When Basic Monitoring Suffices

Development and testing environments
Simple applications with few endpoints
Systems with lenient SLOs

Patterns and Pitfalls

Design Review Checklist

All services emit RED metrics (Rate, Errors, Duration)
Resource metrics (USE) are collected for critical resources
Metrics have reasonable label cardinality (not millions of combinations)
Dashboards display key metrics (latency, error rate, utilization)
Alerts are configured for SLO violations
Metrics retention policies align with requirements

Self-Check

What are the RED metrics and why are they important?
How do you detect resource saturation using metrics?
What metrics would you use to assess database health?

One Takeaway

Metrics make systems observable. RED method for services, USE method for resources. Combine both and you understand your system's health.

Advanced Metrics Topics

Cardinality and Label Design

High cardinality metrics (many unique label combinations) can overwhelm time-series databases. Design labels carefully:

# Bad: High cardinality label (unbounded user IDs)
user_requests = Counter(
    'requests_by_user',
    'Requests per user',
    ['user_id']  # Can have millions of unique values
)

# Good: Bounded label (user tier or segment)
user_requests = Counter(
    'requests_by_tier',
    'Requests per tier',
    ['user_tier']  # Only: free, premium, enterprise
)

# Bad: Request path (100s of unique paths)
path_latency = Histogram(
    'request_latency_seconds',
    'Latency by path',
    ['path']  # /users/1, /users/2, /users/3... millions
)

# Good: Endpoint pattern (grouped)
path_latency = Histogram(
    'request_latency_seconds',
    'Latency by endpoint',
    ['endpoint']  # /users/:id, /posts/:id (bounded)
)

Alerting Rules

Define alerting rules based on metrics to catch problems early:

# Prometheus alerting rules (alerting.yaml)
groups:
  - name: service_health
    rules:
      # Alert if error rate exceeds 1%
      - alert: HighErrorRate
        expr: |
          (
            rate(service_errors_total[5m]) /
            rate(service_requests_total[5m])
          ) > 0.01
        for: 5m
        annotations:
          summary: "High error rate detected"
          description: "Error rate is {{ $value | humanizePercentage }}"

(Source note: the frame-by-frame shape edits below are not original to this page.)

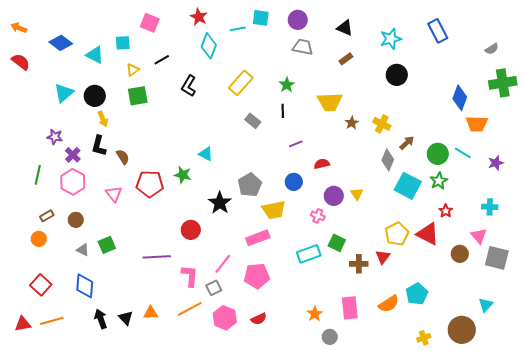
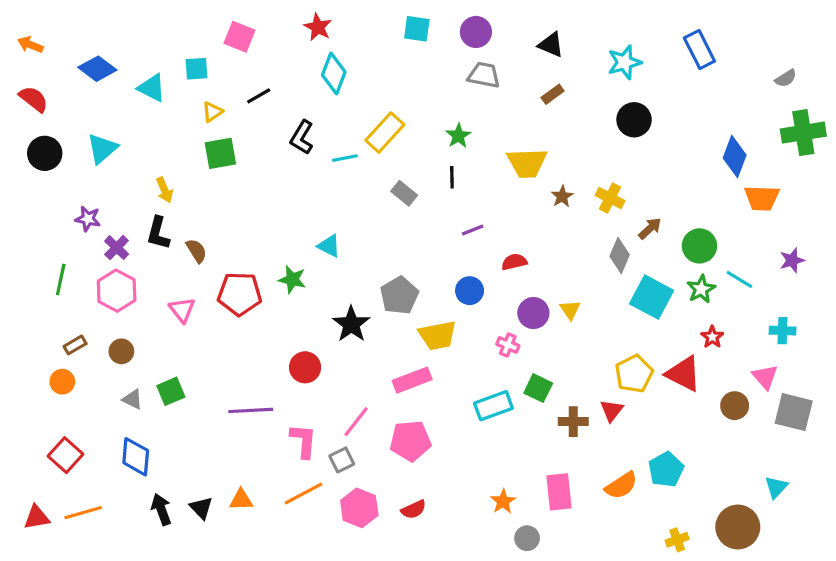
cyan line: (238, 29) -> (345, 158), moved
black circle: (95, 96) -> (45, 153), moved
cyan line: (463, 153) -> (739, 279), moved

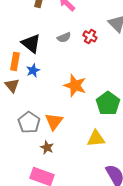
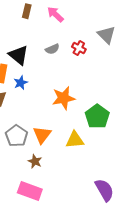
orange star: (75, 85) -> (64, 98), turned -30
yellow triangle: (96, 138) -> (75, 140), moved

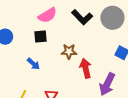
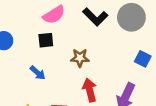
red arrow: (86, 68) -> (90, 90), moved

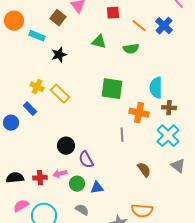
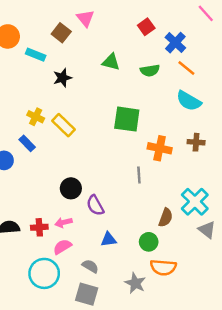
red square: (113, 13) -> (146, 27), moved, turned -32
orange line: (139, 26) -> (186, 68), moved
blue cross: (164, 26) -> (175, 43), moved
cyan semicircle: (156, 88) -> (189, 101), moved, turned -60
cyan cross: (168, 136) -> (195, 202), moved
gray triangle: (178, 166) -> (207, 230), moved
brown semicircle: (144, 170) -> (166, 218), turned 56
green circle: (77, 184) -> (149, 242), moved
pink semicircle: (21, 206) -> (62, 247), moved

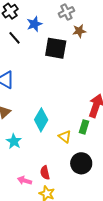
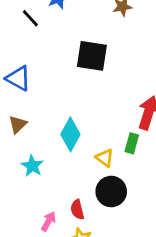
black square: (56, 48) -> (92, 56), moved
black circle: (81, 163) -> (111, 192), moved
pink arrow: (25, 181) -> (48, 221), turned 104

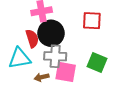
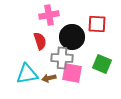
black circle: (51, 33) -> (72, 37), moved
cyan triangle: (20, 58) -> (27, 74), moved

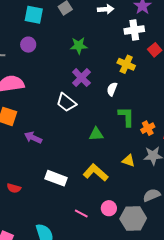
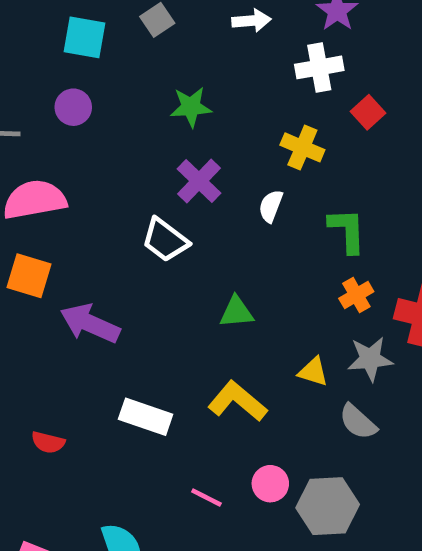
green L-shape: (126, 117) -> (347, 230), moved
purple arrow: (33, 138) -> (90, 324), size x1.4
gray semicircle: (152, 195) -> (358, 422), moved, turned -114

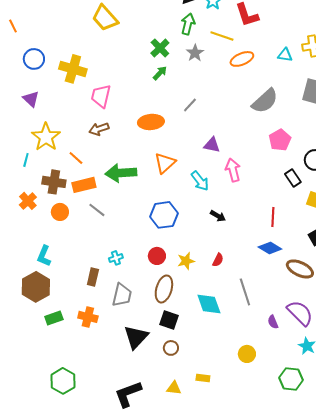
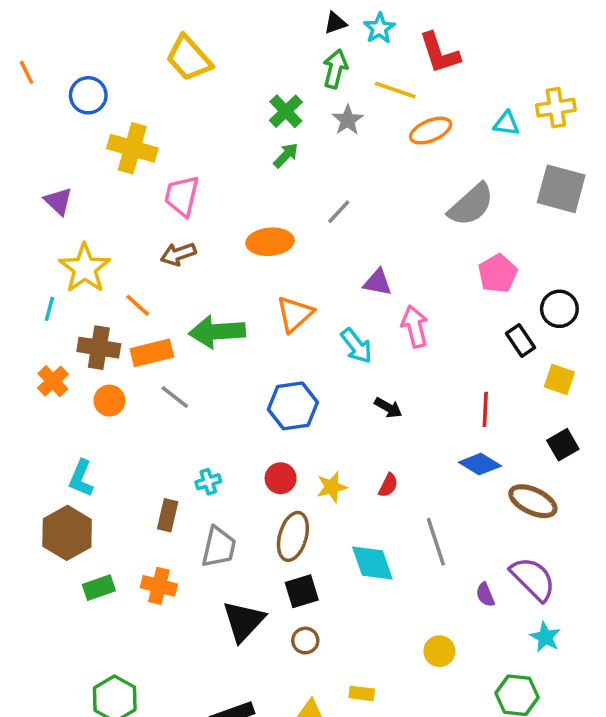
blue circle: (34, 59) -> (88, 95), moved
black square: (169, 320) -> (302, 591), turned -36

      # Alert if latency p95 exceeds 500ms
      - alert: HighLatency
        expr: |
          histogram_quantile(
            0.95,
            rate(service_request_duration_seconds_bucket[5m])
          ) > 0.5
        for: 5m

      # Alert if service is down (no metrics for 2 minutes)
      - alert: ServiceDown
        expr: up{job="api-service"} == 0
        for: 2m

      # Alert on saturation (queue depth > 1000)
      - alert: QueueSaturation
        expr: job_queue_depth > 1000
        for: 1m

Observability Anti-Patterns

Common mistakes to avoid:

# Anti-pattern: Logging instead of metrics
# BAD
log.info(f"Request processed in {latency}ms")

# GOOD
request_latency.labels(endpoint="/users").observe(latency)

# Anti-pattern: Aggregating in application instead of database
# BAD
def average_latency():
    return sum(latencies) / len(latencies)  # Only current running instance

# GOOD: Let time-series DB aggregate
# Query: avg(rate(request_duration_seconds_sum[5m])) / avg(rate(request_duration_seconds_count[5m]))

# Anti-pattern: Metrics without context (no service/endpoint labels)
# BAD
response_time = Gauge('response_time_ms')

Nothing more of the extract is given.